11.4 Exception Handling

1
[When an exception occurrence is raised, normal program execution is abandoned and control is transferred to an applicable exception_handler, if any. To handle an exception occurrence is to respond to the exceptional event. To propagate an exception occurrence is to raise it again in another context; that is, to fail to respond to the exceptional event in the present context.]

1.a
Ramification: In other words, if the execution of a given construct raises an exception, but does not handle it, the exception is propagated to an enclosing execution (except in the case of a task_body).

1.b
Propagation involves re-raising the same exception occurrence (assuming the implementation has not taken advantage of the Implementation Permission of 11.3).
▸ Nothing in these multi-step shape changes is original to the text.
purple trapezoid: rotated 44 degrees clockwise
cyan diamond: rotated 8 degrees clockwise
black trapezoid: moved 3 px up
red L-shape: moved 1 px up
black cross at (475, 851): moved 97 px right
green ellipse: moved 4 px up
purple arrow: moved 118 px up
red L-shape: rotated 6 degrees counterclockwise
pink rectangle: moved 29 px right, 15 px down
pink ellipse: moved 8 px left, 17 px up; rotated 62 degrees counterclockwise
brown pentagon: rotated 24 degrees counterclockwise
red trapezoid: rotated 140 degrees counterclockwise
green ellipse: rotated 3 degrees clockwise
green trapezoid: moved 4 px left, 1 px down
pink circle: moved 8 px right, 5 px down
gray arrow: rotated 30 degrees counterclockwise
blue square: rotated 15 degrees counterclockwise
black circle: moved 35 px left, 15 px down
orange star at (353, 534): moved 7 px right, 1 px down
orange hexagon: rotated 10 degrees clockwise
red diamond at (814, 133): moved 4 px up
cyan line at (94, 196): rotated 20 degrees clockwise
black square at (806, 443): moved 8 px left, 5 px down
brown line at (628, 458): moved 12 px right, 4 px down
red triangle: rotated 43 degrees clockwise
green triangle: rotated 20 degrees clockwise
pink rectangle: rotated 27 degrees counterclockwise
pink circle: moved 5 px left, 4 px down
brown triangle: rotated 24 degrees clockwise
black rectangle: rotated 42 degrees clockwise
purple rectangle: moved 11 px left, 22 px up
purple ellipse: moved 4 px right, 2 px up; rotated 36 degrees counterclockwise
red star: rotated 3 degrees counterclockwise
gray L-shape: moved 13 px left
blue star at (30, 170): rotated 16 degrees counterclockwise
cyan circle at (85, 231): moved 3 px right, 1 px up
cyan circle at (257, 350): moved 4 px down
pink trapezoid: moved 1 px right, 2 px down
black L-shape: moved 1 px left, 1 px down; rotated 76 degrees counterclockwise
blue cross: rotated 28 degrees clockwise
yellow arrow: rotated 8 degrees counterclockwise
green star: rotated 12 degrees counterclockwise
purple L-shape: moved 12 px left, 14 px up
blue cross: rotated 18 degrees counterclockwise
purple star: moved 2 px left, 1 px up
For example, calling an entry of an uncallable task raises Tasking_Error; this is not propagation.

Dynamic Semantics

2
Within a given task, if the execution of construct a is defined by this International Standardto consist (in part) of the execution of construct b, then while b is executing, the execution of a is said to dynamically enclose the execution of b. The innermost dynamically enclosing execution of a given execution is the dynamically enclosing execution that started most recently.

2.a
To be honest: If the execution of a dynamically encloses that of b, then we also say that the execution of b is included in the execution of a.

2.b
Ramification: Examples: The execution of an if_statement dynamically encloses the evaluation of the condition after the if (during that evaluation). (Recall that "execution" includes both "elaboration" and "evaluation", as well as other executions.) The evaluation of a function call dynamically encloses the execution of the sequence_of_statements of the function_body (during that execution).  Note that, due to recursion, several simultaneous executions of the same construct can be occurring at once during the execution of a particular task.

2.c
Dynamically enclosing is not defined across task boundaries; a task's execution does not include the execution of any other tasks.

2.d
Dynamically enclosing is only defined for executions that are occurring at a given moment in time; if an if_statement is currently executing the sequence_of_statements after then, then the evaluation of the condition is no longer dynamically enclosed by the execution of the if_statement (or anything else).

3
When an exception occurrence is raised by the execution of a given construct, the rest of the execution of that construct is abandoned; that is, any portions of the execution that have not yet taken place are not performed. The construct is first completed, and then left, as explained in 7.6.1. Then:

4 ·
If the construct is a task_body, the exception does not propagate further;

4.a
Ramification: When an exception is raised by the execution of a task_body, there is no dynamically enclosing execution, so the exception does not propagate any further. If the exception occurred during the activation of the task, then the activator raises Tasking_Error, as explained in 9.2, "Task Execution - Task Activation", but we don't define that as propagation; it's a special rule. Otherwise (the exception occurred during the execution of the handled_sequence_of_statements of the task), the task silently disappears. Thus, abnormal termination of tasks is not always considered to be an error.

5 ·
If the construct is the sequence_of_statements of a handled_sequence_of_statements that has a handler with a choice covering the exception, the occurrence is handled by that handler;

6 ·
Otherwise, the occurrence is propagated to the innermost dynamically enclosing execution, which means that the occurrence is raised again in that context.

6.a
To be honest: As shorthands, we refer to the propagation of an exception, and the propagation by a construct, if the execution of the construct propagates an exception occurrence.

7
When an occurrence is handled by a given handler, the choice_parameter_specification, if any, is first elaborated, which creates the choice parameter and initializes it to the occurrence. Then, the sequence_of_statements of the handler is executed; this execution replaces the abandoned portion of the execution of the sequence_of_statements.

7.a
Ramification: This "replacement" semantics implies that the handler can do pretty much anything the abandoned sequence could do; for example, in a function, the handler can execute a return_statement that applies to the function.

7.b
Ramification: The rules for exceptions raised in library units, main subprograms and partitions follow from the normal rules, plus the semantics of the environment task described in Section 10 (for example, the environment task of a partition elaborates library units and calls the main subprogram). If an exception is propagated by the main subprogram, it is propagated to the environment task, which then terminates abnormally, causing the partition to terminate abnormally. Although abnormal termination of tasks is not necessarily an error, abnormal termination of a partition due to an exception is an error.

NOTES

8 1
Note that exceptions raised in a declarative_part of a body are not handled by the handlers of the handled_sequence_of_statements of that body.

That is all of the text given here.